Einträge wie dieser, und Beiträge, wie sie SEOs ständig formulieren, gehen an dem Vermögen derer, die nach Möglichkeiten suchen, sich selbständig zu machen, total vorbei.
Das ist dann nämlich der Grund, warum es nicht so „fluppt“ und eben nicht zum Erfolg führt. Otto Normal kann nicht einfach „irgendeine Nische“ suchen, schrottigen Content produzieren und erfolgreich sein. Und natürlich verlässt die meisten dann irgendwann die Lust, eben weil sie nicht erfolgreich sind. Solche Projekte sind – wenn Otto Normal nicht selbst ein SEO ist – sehr sehr oft zum Scheitern verurteilt.
Ich behaupte wohlgemerkt nicht, dass SEOs mit ihren Strategien keinen Erfolg haben können. Ich kenne Leute, die kaufen Webseiten, vor allem solche mit einer Community, oder Foren, wenn sie das nötige Kleingeld haben. Manche in dem Sektor haben klein angefangen, ein bisschen wie bei Immobilien-Maklern ist das dann. Da kenne ich Personen, die mit Nischen wie Altenpflege, Familiengründung oder Autozubehör und Lebensversicherungen schon versucht haben Geld zu verdienen. Nur selten hatten die Betroffenen tatsächlich Ahnung von den Inhalten. Wenn man Content hat, den die User liefern, bei Foren beispielsweise, dann braucht man keinen Content von außen einkaufen.
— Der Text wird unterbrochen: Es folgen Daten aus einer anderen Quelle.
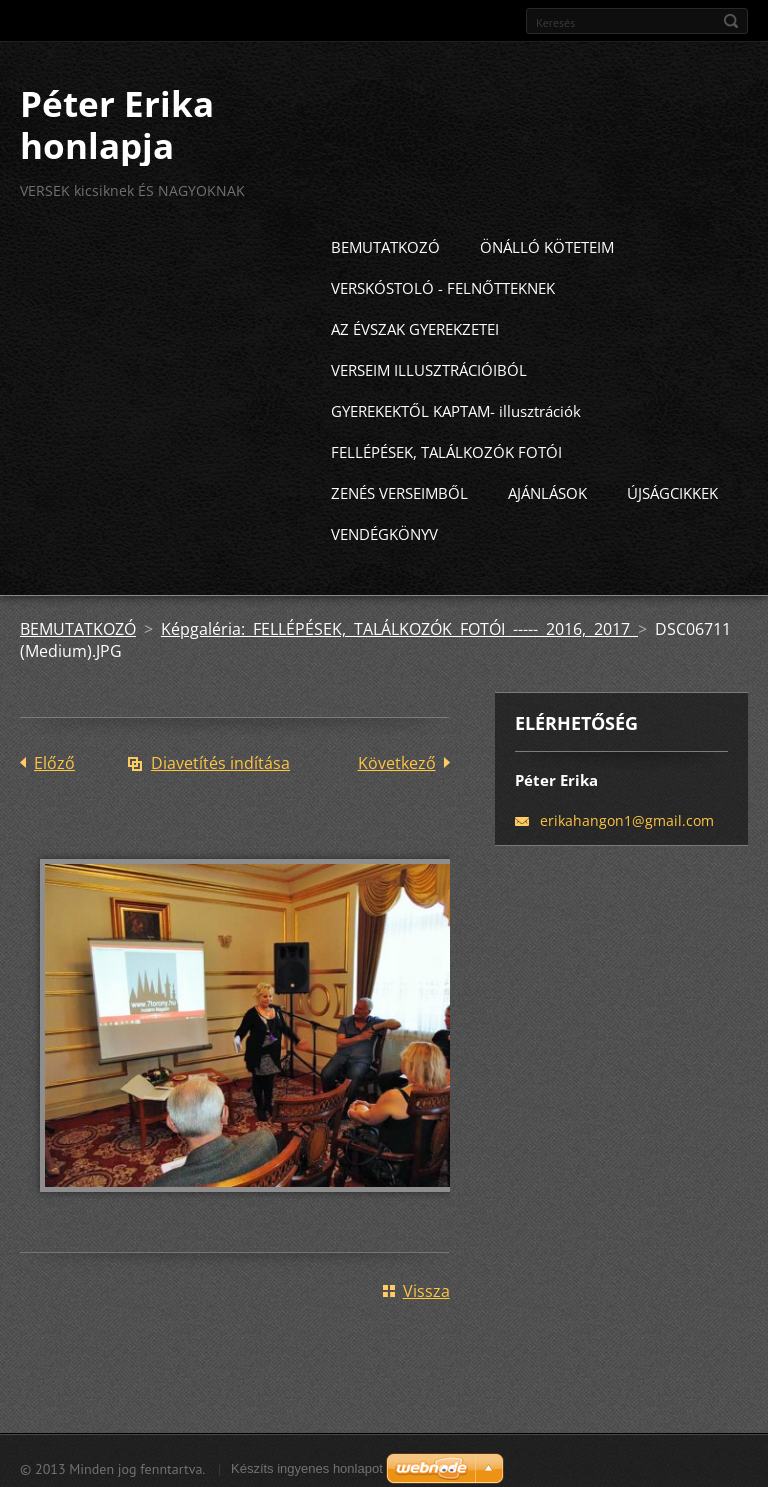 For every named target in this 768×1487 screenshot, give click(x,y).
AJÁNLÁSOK (547, 489)
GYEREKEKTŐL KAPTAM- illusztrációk (456, 407)
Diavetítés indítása (220, 759)
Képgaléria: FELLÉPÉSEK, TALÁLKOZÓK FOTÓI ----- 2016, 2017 (399, 625)
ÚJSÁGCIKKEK (672, 489)
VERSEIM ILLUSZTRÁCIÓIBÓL (429, 366)
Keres (731, 21)
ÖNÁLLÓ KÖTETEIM (547, 243)
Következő (397, 759)
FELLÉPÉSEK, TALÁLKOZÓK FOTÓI (446, 448)
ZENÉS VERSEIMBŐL (399, 489)
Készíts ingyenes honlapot (307, 1463)
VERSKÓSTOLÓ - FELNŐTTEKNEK (443, 284)
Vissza (426, 1286)
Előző (54, 759)
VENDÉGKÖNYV (384, 530)
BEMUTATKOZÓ (385, 243)
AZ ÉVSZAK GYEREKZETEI (415, 325) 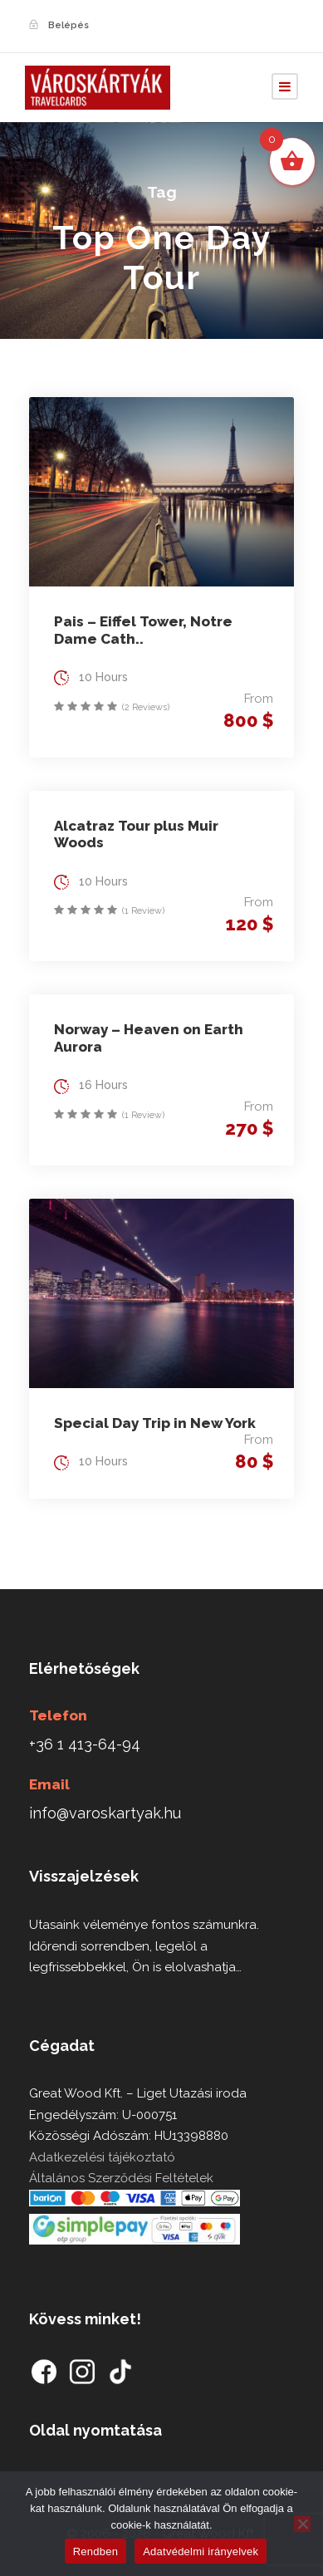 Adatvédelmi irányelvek (200, 2551)
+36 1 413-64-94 (84, 1744)
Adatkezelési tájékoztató (102, 2157)
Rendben (96, 2551)
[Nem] (302, 2523)
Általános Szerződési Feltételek (121, 2178)
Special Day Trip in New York (155, 1423)
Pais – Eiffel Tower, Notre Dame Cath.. (143, 629)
Solche Leute sind Unternehmer, Webseiten-Unternehmer, und SEOs, die ihren Strategien folgen, sind es ebenfalls. Nicht jeder kann Unternehmer sein, und nicht jeder kann auf diese artifizielle Art und Weise Webseiten führen und optimieren. Beiträge, die das aber suggerieren, die gehen nicht auf die Fähigkeiten und Bedürfnisse derjenigen ein, die sich vielleicht gerne selbständig machen möchten. Denn wer im Internet Geld verdienen möchte, der muss zunächst bei sich selbst anfangen, und sich fragen, was er am besten kann. Wenn das nicht Schreiben ist, wenn das nicht das Aufnehmen von Podcasts ist, das Sprechen vor der Kamera oder das Zusammenschneiden von Videos, ja und wenn es am Ende des Tages eben auch nicht SEO ist, dann muss vielleicht die Person X,Y ihren Erfolg gar nicht im Internet suchen und kann die eigenen Ressourcen lieber „offline“ investieren, um dort Umsätze zu erzielen.